Global clothing production doubled between 2000 and 2014, and the average person bought 60 per cent more clothes by the end of that period, according to McKinsey. That at least partly explains the modern hankering for walk-ins and dressing rooms that take up far greater architectural space within our houses — we need a place to put it all.

Today, on average, 70 per cent of garments hanging in our wardrobes are “passive”, says Else Skjold, an associate professor at the Royal Danish Academy of Architecture, Design and Conservation, who has studied clothing accumulation habits, and who co-curated the exhibition.

A maple shelving unit designed in the late-1990s by Copenhagen-based Louise Campbell © Luka Hesselberg

Skjold has observed people sorting through the clothes in their wardrobes since 2010 and interviewed them as they went along. What she found is that the value we place on clothes today has shifted entirely. Now, it “lies in the fact that [clothes] are fashionable,” she says.

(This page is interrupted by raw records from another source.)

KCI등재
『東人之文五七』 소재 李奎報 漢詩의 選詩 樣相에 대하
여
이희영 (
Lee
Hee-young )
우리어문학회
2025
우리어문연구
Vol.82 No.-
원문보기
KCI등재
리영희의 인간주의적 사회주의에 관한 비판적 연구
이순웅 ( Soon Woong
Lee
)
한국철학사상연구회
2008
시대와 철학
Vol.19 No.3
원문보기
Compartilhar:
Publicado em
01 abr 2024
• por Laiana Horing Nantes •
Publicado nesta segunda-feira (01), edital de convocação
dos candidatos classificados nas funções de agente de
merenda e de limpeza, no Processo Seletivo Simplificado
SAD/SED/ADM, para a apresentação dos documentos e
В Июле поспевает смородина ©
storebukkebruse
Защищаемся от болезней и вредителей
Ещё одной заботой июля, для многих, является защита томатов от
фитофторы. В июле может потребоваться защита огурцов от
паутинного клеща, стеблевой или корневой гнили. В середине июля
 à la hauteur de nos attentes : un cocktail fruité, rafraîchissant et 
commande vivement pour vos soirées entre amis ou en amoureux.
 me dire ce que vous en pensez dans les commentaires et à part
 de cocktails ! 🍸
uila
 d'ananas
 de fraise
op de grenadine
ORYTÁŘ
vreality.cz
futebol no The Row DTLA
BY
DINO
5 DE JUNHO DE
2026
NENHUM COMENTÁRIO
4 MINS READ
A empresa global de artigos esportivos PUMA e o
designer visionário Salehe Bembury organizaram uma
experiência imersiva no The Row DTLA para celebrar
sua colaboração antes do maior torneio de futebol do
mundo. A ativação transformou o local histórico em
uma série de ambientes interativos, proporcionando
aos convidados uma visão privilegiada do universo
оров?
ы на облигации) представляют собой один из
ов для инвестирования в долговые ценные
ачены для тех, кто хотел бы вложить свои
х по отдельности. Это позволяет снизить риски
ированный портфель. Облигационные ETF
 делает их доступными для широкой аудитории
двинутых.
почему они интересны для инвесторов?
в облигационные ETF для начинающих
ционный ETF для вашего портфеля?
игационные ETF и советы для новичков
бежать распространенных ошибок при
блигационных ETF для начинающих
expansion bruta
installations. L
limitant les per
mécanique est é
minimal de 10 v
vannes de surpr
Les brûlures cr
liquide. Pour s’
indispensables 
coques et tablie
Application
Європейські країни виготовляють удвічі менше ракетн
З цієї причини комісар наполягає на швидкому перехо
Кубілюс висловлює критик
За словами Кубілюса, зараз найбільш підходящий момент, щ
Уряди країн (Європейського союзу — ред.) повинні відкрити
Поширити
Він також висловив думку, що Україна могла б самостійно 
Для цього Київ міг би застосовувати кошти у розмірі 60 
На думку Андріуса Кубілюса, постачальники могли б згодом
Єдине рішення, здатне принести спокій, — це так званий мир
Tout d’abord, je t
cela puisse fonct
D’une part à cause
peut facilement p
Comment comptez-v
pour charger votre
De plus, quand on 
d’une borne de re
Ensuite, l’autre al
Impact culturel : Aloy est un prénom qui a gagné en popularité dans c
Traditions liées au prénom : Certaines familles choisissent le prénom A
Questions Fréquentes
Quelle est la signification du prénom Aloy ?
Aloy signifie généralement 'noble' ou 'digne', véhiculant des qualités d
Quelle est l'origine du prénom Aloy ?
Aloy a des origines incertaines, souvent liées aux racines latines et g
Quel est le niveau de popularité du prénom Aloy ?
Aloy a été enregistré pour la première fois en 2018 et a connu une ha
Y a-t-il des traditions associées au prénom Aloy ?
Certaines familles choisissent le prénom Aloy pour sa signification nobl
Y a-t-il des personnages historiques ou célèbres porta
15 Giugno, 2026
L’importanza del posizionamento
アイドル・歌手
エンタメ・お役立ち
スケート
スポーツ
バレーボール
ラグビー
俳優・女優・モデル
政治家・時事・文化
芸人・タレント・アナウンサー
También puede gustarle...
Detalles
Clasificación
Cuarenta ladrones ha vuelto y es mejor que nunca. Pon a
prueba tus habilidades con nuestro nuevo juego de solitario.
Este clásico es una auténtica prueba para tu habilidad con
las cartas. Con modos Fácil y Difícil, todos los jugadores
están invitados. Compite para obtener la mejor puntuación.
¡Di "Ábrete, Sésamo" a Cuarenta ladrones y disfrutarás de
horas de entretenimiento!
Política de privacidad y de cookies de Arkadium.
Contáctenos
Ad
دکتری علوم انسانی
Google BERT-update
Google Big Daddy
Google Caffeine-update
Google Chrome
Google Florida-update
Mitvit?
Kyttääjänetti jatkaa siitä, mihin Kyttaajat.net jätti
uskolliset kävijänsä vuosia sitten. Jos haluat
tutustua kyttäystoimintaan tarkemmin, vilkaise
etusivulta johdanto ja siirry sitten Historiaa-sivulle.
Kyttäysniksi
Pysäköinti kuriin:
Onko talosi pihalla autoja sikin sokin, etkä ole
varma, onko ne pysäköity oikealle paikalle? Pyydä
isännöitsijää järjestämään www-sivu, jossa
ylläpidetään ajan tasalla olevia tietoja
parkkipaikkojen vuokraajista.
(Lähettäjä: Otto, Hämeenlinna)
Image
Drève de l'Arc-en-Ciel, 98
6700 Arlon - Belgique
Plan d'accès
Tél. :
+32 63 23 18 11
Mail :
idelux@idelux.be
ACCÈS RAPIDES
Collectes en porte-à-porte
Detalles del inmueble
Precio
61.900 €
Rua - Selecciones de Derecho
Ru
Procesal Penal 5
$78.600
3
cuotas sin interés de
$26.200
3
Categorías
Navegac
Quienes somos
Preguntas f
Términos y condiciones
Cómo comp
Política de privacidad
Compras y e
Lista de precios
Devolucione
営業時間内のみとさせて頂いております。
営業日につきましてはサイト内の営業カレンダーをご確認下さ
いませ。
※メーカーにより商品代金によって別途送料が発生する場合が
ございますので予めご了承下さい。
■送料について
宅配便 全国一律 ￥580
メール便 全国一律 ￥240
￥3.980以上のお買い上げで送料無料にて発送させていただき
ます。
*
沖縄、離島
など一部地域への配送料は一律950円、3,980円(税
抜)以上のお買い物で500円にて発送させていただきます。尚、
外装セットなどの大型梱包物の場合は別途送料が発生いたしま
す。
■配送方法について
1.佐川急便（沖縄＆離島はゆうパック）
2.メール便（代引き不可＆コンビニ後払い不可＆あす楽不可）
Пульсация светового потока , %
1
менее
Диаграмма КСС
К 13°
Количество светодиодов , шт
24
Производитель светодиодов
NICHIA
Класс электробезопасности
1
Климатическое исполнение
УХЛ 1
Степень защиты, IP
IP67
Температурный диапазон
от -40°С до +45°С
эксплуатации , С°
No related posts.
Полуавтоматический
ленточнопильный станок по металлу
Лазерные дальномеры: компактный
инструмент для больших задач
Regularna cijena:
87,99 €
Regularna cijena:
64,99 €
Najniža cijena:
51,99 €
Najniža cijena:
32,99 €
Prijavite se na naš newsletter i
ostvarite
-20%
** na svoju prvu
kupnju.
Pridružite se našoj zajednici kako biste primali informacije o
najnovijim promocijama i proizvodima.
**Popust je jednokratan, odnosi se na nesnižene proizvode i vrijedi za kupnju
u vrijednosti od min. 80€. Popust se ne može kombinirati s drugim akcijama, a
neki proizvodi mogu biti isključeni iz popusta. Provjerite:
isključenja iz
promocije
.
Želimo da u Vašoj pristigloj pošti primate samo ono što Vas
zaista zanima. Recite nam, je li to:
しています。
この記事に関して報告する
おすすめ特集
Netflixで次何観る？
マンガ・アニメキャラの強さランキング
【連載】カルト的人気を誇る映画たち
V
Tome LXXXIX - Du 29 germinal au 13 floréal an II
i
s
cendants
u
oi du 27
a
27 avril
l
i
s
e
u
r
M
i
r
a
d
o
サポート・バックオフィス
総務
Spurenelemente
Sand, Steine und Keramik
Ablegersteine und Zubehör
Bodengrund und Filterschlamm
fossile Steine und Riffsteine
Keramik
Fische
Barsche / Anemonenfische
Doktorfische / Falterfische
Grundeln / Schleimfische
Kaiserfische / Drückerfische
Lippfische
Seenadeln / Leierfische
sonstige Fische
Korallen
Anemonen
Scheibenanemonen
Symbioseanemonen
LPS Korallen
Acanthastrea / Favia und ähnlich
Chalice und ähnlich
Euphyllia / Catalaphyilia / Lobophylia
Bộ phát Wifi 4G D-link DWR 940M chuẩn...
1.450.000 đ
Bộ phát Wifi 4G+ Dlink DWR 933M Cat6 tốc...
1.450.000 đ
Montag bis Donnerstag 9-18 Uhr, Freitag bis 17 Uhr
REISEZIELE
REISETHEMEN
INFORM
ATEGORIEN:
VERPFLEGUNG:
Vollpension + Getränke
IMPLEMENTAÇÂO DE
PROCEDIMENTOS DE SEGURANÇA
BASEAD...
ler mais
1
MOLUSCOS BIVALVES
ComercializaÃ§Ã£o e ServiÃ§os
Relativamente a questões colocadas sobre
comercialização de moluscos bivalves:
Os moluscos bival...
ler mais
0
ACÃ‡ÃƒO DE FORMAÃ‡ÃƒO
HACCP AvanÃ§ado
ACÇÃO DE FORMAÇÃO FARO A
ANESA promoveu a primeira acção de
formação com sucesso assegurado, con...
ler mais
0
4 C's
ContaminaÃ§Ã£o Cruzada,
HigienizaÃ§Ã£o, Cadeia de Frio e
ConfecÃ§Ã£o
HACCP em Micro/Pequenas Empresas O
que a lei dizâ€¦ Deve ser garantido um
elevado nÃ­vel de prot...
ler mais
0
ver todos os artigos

However the look and shape of our wardrobes might be about to shrink, perhaps even return to the dimensions of Hansen’s three examples, as we are forced to reckon with the value of clothes once more.

Fast fashion’s business model is looking increasingly unsustainable, as retailers are hit by rising costs in raw materials, labour and freight, and consumers’ disposable income dwindles with rising inflation.

European regulators are also pushing for an end to cheap, mass-produced clothes, with proposals to reduce the environmental impact of the fashion industry. The proposals are at an early stage, but could result in regulation governing everything from how long a garment should last to how much recycled yarn it contains.

For the Copenhagen exhibition, Hansen has rammed home the environmental point by hanging a selection of near-identical mid-blue work shirts for men around his three wardrobes. He found them in charity shops.

“I wanted it to feel like a human being was around,” he says. “I used these blue shirts because I found them everywhere, thrown out.”

They look pristine. “There’s absolutely nothing wrong with them,” he says. “But when I go into any second-hand shop, I see rows and rows of perfectly similar, fine blue shirts. We stop noticing them.”